Jeśli tylko mogę coś doradzić, to zastanówcie się jak ma się Wasze hasło #SzczucieZabija, do tej fali szczucia jaką z udziałem największych „autorytetów” urządziliście młodemu człowiekowi, Oskarowi Szafarowiczowi. Ja tweetów dotyczących matki ofiary pedofila takich jak Oskar bym nie napisał (a pisał, warto dodać, przed informacją o śmierci syna), ale on ma 20 lat a ja prawie 50 i jak to się ma do tego, że urządzacie mu dokładnie taki festiwal szczucia, o jaki oskarżacie innych? Myślicie, że tego nie widać? A jeśli doprowadzicie do tragedii? Poczujecie satysfakcję?
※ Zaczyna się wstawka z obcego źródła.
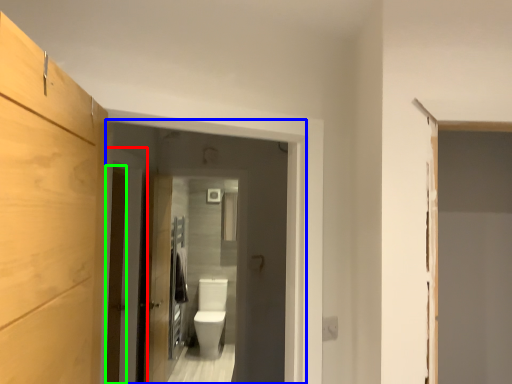 Question: Estimate the real-world distances between objects in this image. Which object is closer to door (highlighted by a red box), screen door (highlighted by a blue box) or barn door (highlighted by a green box)?

Choices:
 (A) screen door
 (B) barn door

Answer: (B) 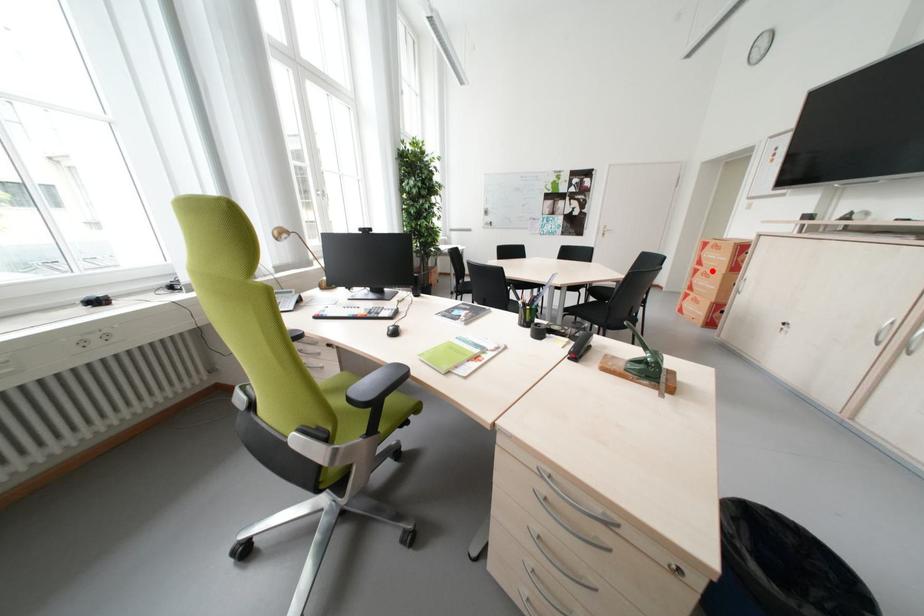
I jak sądzicie, dobrze „wystartowaliście z kampanią”, szczególnie biorąc pod uwagę Wasze rzygowiny w kierunku Jana Pawła II, czy też może ZNOWU wywołaliście efekt odwrotny do zamierzonego?

„Prawym”

Żeby nie było zbyt łatwo. Szanowni koledzy „z prawej”, którzy postanowiliście odpowiedzieć pięknym za nadobne, naprawdę uważacie, że zejście do poziomu „trupojadów” to dobry pomysł, czy raczej metoda na powiedzenie „jesteśmy tacy jak oni”? Ja bym jednak wolał żebyśmy byli lepsi, ale w tym celu musielibyśmy np. nie jechać po matce niedługo po śmierci syna, choćby i jako matka miała grzechy. Czy pośród nas jest ktoś bezgrzeszny?

I jeszcze jedno. Jak myślicie, po co ta orkiestra dziwnie pobrzmiewająca melodiami rosyjskimi i niemieckimi gra? No tak, pewnie dla Platformy, która ma „uwolnić od kłopotu”, ale też po to żeby tą naszą polską łódką, szczególnie w tych „ciekawych czasach”, bujać jak najmocniej. A nuż nabierze wody.

Czy w tej sytuacji w naszym polskim interesie jest bujać nią jeszcze bardziej?